Did this decrease the chance that they would get hurt by me? No. It increased it. As I was only a child myself and hadn't learned self-control. So I just hit them all the more to try to make them stop - no-one was protecting me (in fact the protection was going to the boys who were ganging up and bullying me) I had to do it myself. Eventually, the boys were crying, then I got walloped by my dad and I was crying too. We all got hurt.

Why do I tell you something that makes me sound unpleasant and maybe a bit of a thug? Chances are we've all got into fights with our families when we were kids and you'll understand. But why is it related to dogs? I'll tell you.

When I look after puppies, they get a lot of leeway from my dogs, and the dogs I walk, as they're all good-natured nice family pets. But they all have different temperaments and different levels of tolerance of being messed about by puppies.

One day I was walking with an older puppy, just on the cusp of adolescence when the tolerance of adult dogs can sometimes drop. He was bouncing around, happy to be alive and in the great outdoors, wanting to play, like every other puppy. He'd bounce off the other dogs every now and then, trying to get a game going. None were really interested as they just wanted to do their own thing, and dogs walking with me never know how long they are going to be out so they like to pace themselves just in case.

So eventually one of them had enough, and told the puppy off. He ran off to another dog, who also told him off, which started a bit of noise and nonsense with a couple of the dogs running after the pup and barking at him - really telling him off, but not hurting him. He ran to me for protection, as that's what I always teach the dogs. If you're worried or don't like what's going on - come to me. Only when the pup got to me this time...

I told him off too.

Why would I do such a wicked thing? Because I don't want to give the puppy status by association. He has to learn that he can't just insist on a game. He can't go up to other dogs and bounce all over them. He can ask for a game, and lots of dogs will say yeah, great! But when they say no, he has to accept that or face sometimes unpleasant consequences. Of course, being a pup who did what he was supposed to by coming to me I didn't tell him off badly. I simply ignored him. Wouldn't look at him, wouldn't touch him, wouldn't talk to him. I don't want him to think coming to me is a bad thing. I just wanted him to know that I wasn't happy with him either.

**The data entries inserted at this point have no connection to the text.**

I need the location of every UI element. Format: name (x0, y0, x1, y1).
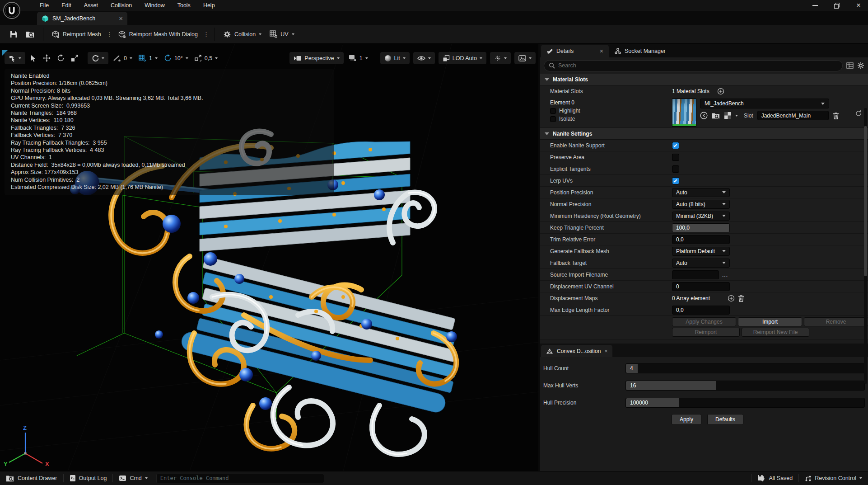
tab-close-icon[interactable]: × (119, 14, 123, 22)
fallback-target-dropdown[interactable]: Auto (672, 259, 730, 268)
menu-window[interactable]: Window (138, 0, 171, 10)
material-asset-dropdown[interactable]: MI_JadedBench (700, 99, 829, 108)
remove-button[interactable]: Remove (804, 317, 868, 326)
material-slots-header[interactable]: Material Slots (540, 74, 868, 85)
preserve-area-checkbox[interactable] (672, 154, 679, 161)
surface-snapping-button[interactable]: 0 (112, 52, 134, 64)
perspective-button[interactable]: Perspective (289, 52, 343, 64)
all-saved-button[interactable]: All Saved (751, 471, 798, 485)
lit-mode-button[interactable]: Lit (380, 52, 410, 64)
displacement-uv-channel-field[interactable]: 0 (672, 282, 730, 291)
menu-tools[interactable]: Tools (171, 0, 197, 10)
reset-to-default-icon[interactable] (855, 110, 862, 117)
menu-edit[interactable]: Edit (55, 0, 78, 10)
lerp-uvs-checkbox[interactable] (672, 177, 679, 184)
position-precision-dropdown[interactable]: Auto (672, 188, 730, 197)
scale-tool-button[interactable] (70, 52, 79, 64)
asset-tab-sm-jadedbench[interactable]: SM_JadedBench × (37, 12, 127, 25)
gear-icon[interactable] (857, 62, 864, 69)
rotate-tool-button[interactable] (56, 52, 66, 64)
reimport-button[interactable]: Reimport (672, 328, 740, 337)
import-button[interactable]: Import (738, 317, 802, 326)
reimport-options-button[interactable]: ⋮ (105, 31, 114, 38)
material-thumbnail[interactable] (672, 99, 696, 127)
screen-size-button[interactable]: 1 (347, 52, 369, 64)
save-button[interactable] (5, 28, 22, 41)
enable-nanite-checkbox[interactable] (672, 142, 679, 149)
rotation-snapping-button[interactable]: 10° (163, 52, 190, 64)
cmd-dropdown[interactable]: Cmd (113, 471, 153, 485)
uv-menu-button[interactable]: UV (266, 28, 298, 41)
scale-snapping-button[interactable]: 0,5 (193, 52, 219, 64)
convex-defaults-button[interactable]: Defaults (707, 414, 743, 425)
reimport-dialog-options-button[interactable]: ⋮ (202, 31, 210, 38)
coordinate-system-button[interactable] (88, 52, 108, 64)
menu-collision[interactable]: Collision (104, 0, 138, 10)
keep-triangle-percent-field[interactable]: 100,0 (672, 223, 730, 232)
browse-to-material-icon[interactable] (712, 112, 720, 119)
generate-fallback-mesh-dropdown[interactable]: Platform Default (672, 247, 730, 256)
slot-name-input[interactable] (757, 111, 829, 120)
tab-close-icon[interactable]: × (600, 47, 603, 55)
translate-tool-button[interactable] (42, 52, 52, 64)
clear-array-icon[interactable] (738, 295, 744, 302)
use-selected-asset-icon[interactable] (700, 112, 708, 119)
viewport-3d[interactable]: 0 1 10° (0, 44, 538, 471)
details-scrollbar-thumb[interactable] (864, 126, 867, 276)
add-material-slot-icon[interactable] (717, 88, 724, 95)
tab-close-icon[interactable]: × (604, 348, 607, 354)
apply-changes-button[interactable]: Apply Changes (672, 317, 736, 326)
convex-apply-button[interactable]: Apply (672, 414, 701, 425)
checker-options-icon[interactable] (724, 112, 731, 119)
selection-mode-button[interactable] (5, 52, 25, 64)
tab-socket-manager[interactable]: Socket Manager (609, 45, 671, 57)
reimport-new-file-button[interactable]: Reimport New File (742, 328, 809, 337)
search-box[interactable] (544, 60, 843, 71)
grid-snapping-button[interactable]: 1 (137, 52, 159, 64)
explicit-tangents-checkbox[interactable] (672, 165, 679, 173)
collision-menu-button[interactable]: Collision (219, 28, 266, 41)
browse-to-asset-button[interactable] (22, 28, 39, 41)
hull-count-slider[interactable]: 4 (625, 363, 865, 373)
revision-control-button[interactable]: Revision Control (799, 471, 868, 485)
stat-line: Distance Field: 35x84x28 = 0,00Mb always… (7, 161, 334, 169)
capture-options-button[interactable] (514, 52, 536, 64)
minimum-residency-dropdown[interactable]: Minimal (32KB) (672, 212, 730, 221)
highlight-checkbox[interactable] (550, 108, 556, 114)
nanite-settings-header[interactable]: Nanite Settings (540, 128, 868, 140)
tab-convex-decomposition[interactable]: Convex D...osition × (541, 345, 612, 357)
reimport-mesh-button[interactable]: Reimport Mesh (47, 28, 105, 41)
add-array-element-icon[interactable] (728, 295, 735, 302)
show-flags-button[interactable] (413, 52, 435, 64)
chevron-down-icon[interactable] (735, 115, 738, 117)
view-options-group: Perspective 1 Lit (289, 52, 536, 64)
menu-file[interactable]: File (33, 0, 55, 10)
tab-details[interactable]: Details × (541, 45, 609, 57)
display-filter-icon[interactable] (846, 62, 854, 69)
minimize-button[interactable] (812, 2, 818, 9)
hull-precision-slider[interactable]: 100000 (625, 398, 865, 408)
search-input[interactable] (558, 62, 838, 69)
unreal-logo[interactable] (3, 1, 21, 19)
menu-asset[interactable]: Asset (78, 0, 104, 10)
browse-file-button[interactable]: ... (722, 272, 728, 278)
isolate-checkbox[interactable] (550, 116, 556, 122)
restore-button[interactable] (834, 2, 840, 9)
console-command-input[interactable] (156, 474, 324, 483)
menu-help[interactable]: Help (197, 0, 221, 10)
collision-menu-label: Collision (234, 31, 256, 38)
normal-precision-dropdown[interactable]: Auto (8 bits) (672, 200, 730, 209)
content-drawer-button[interactable]: Content Drawer (0, 471, 63, 485)
output-log-button[interactable]: Output Log (64, 471, 113, 485)
delete-slot-icon[interactable] (833, 112, 839, 119)
lod-button[interactable]: LOD Auto (439, 52, 486, 64)
view-effects-button[interactable] (490, 52, 511, 64)
trim-relative-error-field[interactable]: 0,0 (672, 235, 730, 244)
max-hull-verts-slider[interactable]: 16 (625, 381, 865, 391)
reimport-mesh-dialog-button[interactable]: Reimport Mesh With Dialog (114, 28, 202, 41)
select-tool-button[interactable] (29, 52, 38, 64)
max-edge-length-factor-field[interactable]: 0,0 (672, 306, 730, 315)
close-button[interactable]: × (855, 2, 862, 9)
source-import-filename-field[interactable] (672, 270, 719, 279)
property-row: Generate Fallback Mesh Platform Default (540, 245, 868, 257)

This protects ALL dogs, as this puppy is learning that when he's told no he should gracefully accept it. The other dogs know they do not have to bite or fight because they are allowed to tell another dog to leave them alone. Why didn't I stop the puppy bouncing on them in the first place? Because it wasn't excessive, he just hadn't accepted the no the first time. When pups are really excessive and not taking no for an answer time after time after time no matter what, I will take steps to prevent them being a bother, usually keeping them on a lead until they've calmed down. But in cases like this it is beneficial to allow the puppy to learn something without being traumatised by bouncing up to a dog who's had one too many dogs bounce on him and get bitten.

Two minutes after that I did a successful recall with the puppy which meant I could shower him with love and affection. By leaving it two minutes, pup didn't associate the fuss and love with the scolding from the other dogs, nor my cold reaction. He just knew he'd done A Good Thing and Aunty Was Pleased.